- Interactive map of Niawa Lenga Chiefdom
- Coordinates: 8°07′41″N 11°39′26″W﻿ / ﻿8.12806°N 11.65722°W
- Country: Sierra Leone
- Province: Southern Province
- District: Bo District
- Capital: Nengbema

Area
- • Total: 93 sq mi (241 km^{2})

Population (2015)
- • Total: 13,955
- • Density: 150.3/sq mi (58.02/km^{2})
- Time zone: UTC+0 (GMT)

= Niawa Lenga Chiefdom =

Niawa Lenga Chiefdom is a chiefdom in the northeastern part of the Bo District, Southern Province of Sierra Leone. Its capital is Nengbema, located 27.6 km northeast of the city of Bo. The area of Niawa Lenga Chiefdom includes 241 km^{2}, derived from geospatial data. The neighbour chiefdoms of Niawa Lenga are: Valunia (north), Komboya (northeast), Bagbwe (east), Kakua (south) and Selenga (west).

==Demographics==
According to the 2015 census 13.955 people lived in Niawa Lenga chiefdom, 6.789 males and 7.166 females. All inhabitants live in rural areas. In 2004 there were 11.109 inhabitants (5.214 males/5.895 females), which means that there was a population growth of 2.1% per year between 2004 and 2015.

==Sections==
There are four sections in this chiefdom: Upper Niawa in the Northeast, Yalenga in the Northwest, Lower Niawa in the Center and Baimba in the South. The capital Nengbema is located in the Lower Niawa section.
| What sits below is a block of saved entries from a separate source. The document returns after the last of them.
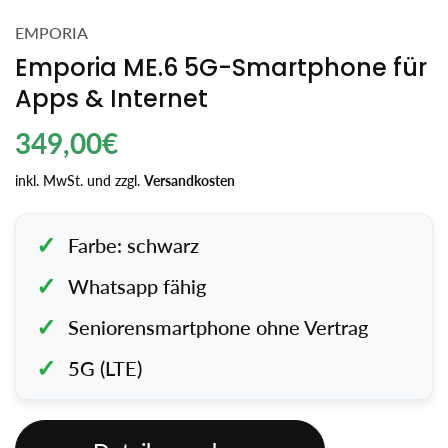
EMPORIA
Emporia ME.6 5G-Smartphone für
Apps & Internet
Regulärer
349,00€
Preis
inkl. MwSt. und zzgl.
Versandkosten
Farbe: schwarz
Whatsapp fähig
Seniorensmartphone ohne Vertrag
5G (LTE)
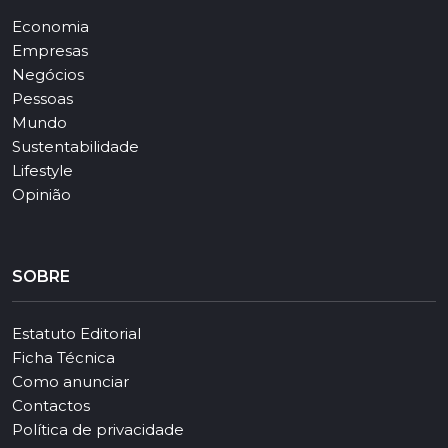
Economia
Empresas
Negócios
Pessoas
Mundo
Sustentabilidade
Lifestyle
Opinião
SOBRE
Estatuto Editorial
Ficha Técnica
Como anunciar
Contactos
Política de privacidade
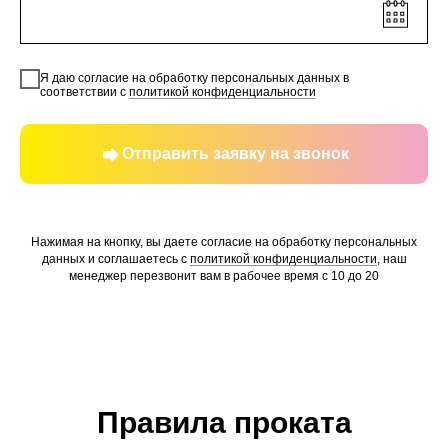
Я даю согласие на обработку персональных данных в
соответствии с
политикой конфиденциальности
Отправить заявку на звонок
Нажимая на кнопку, вы даете согласие на обработку персональных
данных и соглашаетесь c
политикой конфиденциальности
, наш
менеджер перезвонит вам в рабочее время с 10 до 20
Правила проката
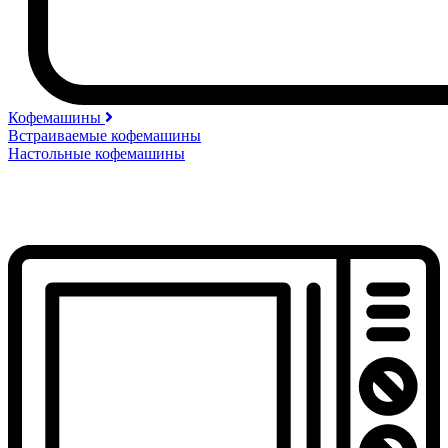
Кофемашины
Встраиваемые кофемашины
Настольные кофемашины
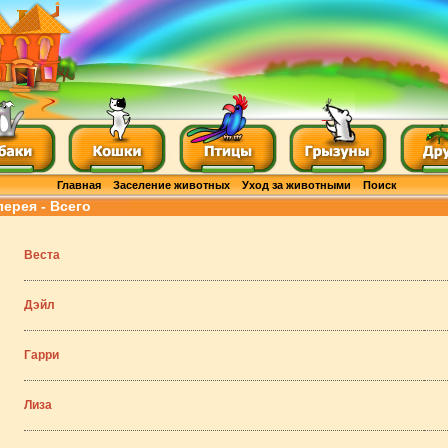
Главная
Заселение животных
Уход за животными
Поиск
лерея - Всего
Веста
Дэйл
Гарри
Лиза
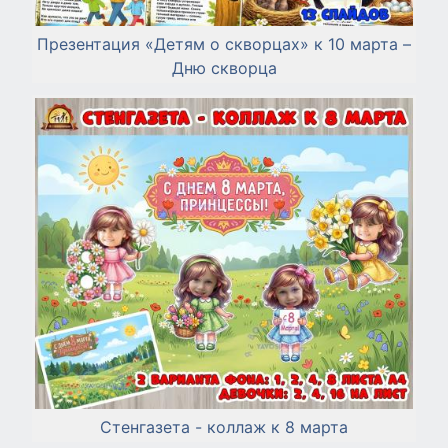
Презентация «Детям о скворцах» к 10 марта –
Дню скворца
Стенгазета - коллаж к 8 марта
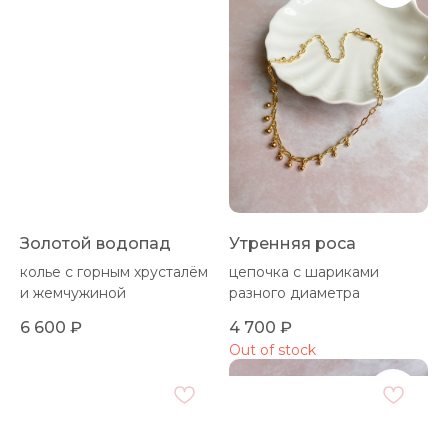
Золотой водопад
Утренняя роса
колье с горным хрусталём
цепочка с шариками
и жемчужиной
разного диаметра
6 600
₽
4 700
₽
Out of stock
==Infrastructure and Transport==
A main (unpaved) west–east highway connects the Niawa Lenga Chiefdom with the Bo-Mogeri-Yele highway in the west and regions east and southeast, namely in the Bagwe, Komboya and Baoma Chiefdoms. 10.5 km of this highway are within the Niawa Lenga Chiefdom. Nengbema and other villages east of it like Nyandeama, Tondoya and Blama, all within the Lower Niawa Section, are located at the highway. Other important villages like Njagbewa in Baima Section, Sahn in Yalenga Section and Ngogbebu in Upper Niawa Section are connected with this west–east highway via minor roads.

==Government and politics==
The current chief is George Gbaniey Njiabo, elected by the eligible councillors of the chiefdom on December 7, 2002. He received 72 votes, while Emmanuel Kombay-Nallay received 64. The name of the chief was listed as Alhaji George Njiabo by Tristan Reed in 2012. The chief during the civil war, Mrs. Sufi Nail, fled the chiefdom for two years in 1991 until 1993.

According to Reed there are five ruling houses in this chiefdom, namely Njiabo (headquarter: Sahn), Yoki, Nail (headquarter: Njagbewa), Kurabanda and Mone (headquarter of both: Ngogbebu). The fact that these ruling houses have different headquarters points to the fact that Niawa Lenga is an amalgamated chiefdom. The names of the original chiefdoms and the year of amalgamation would have to be added here.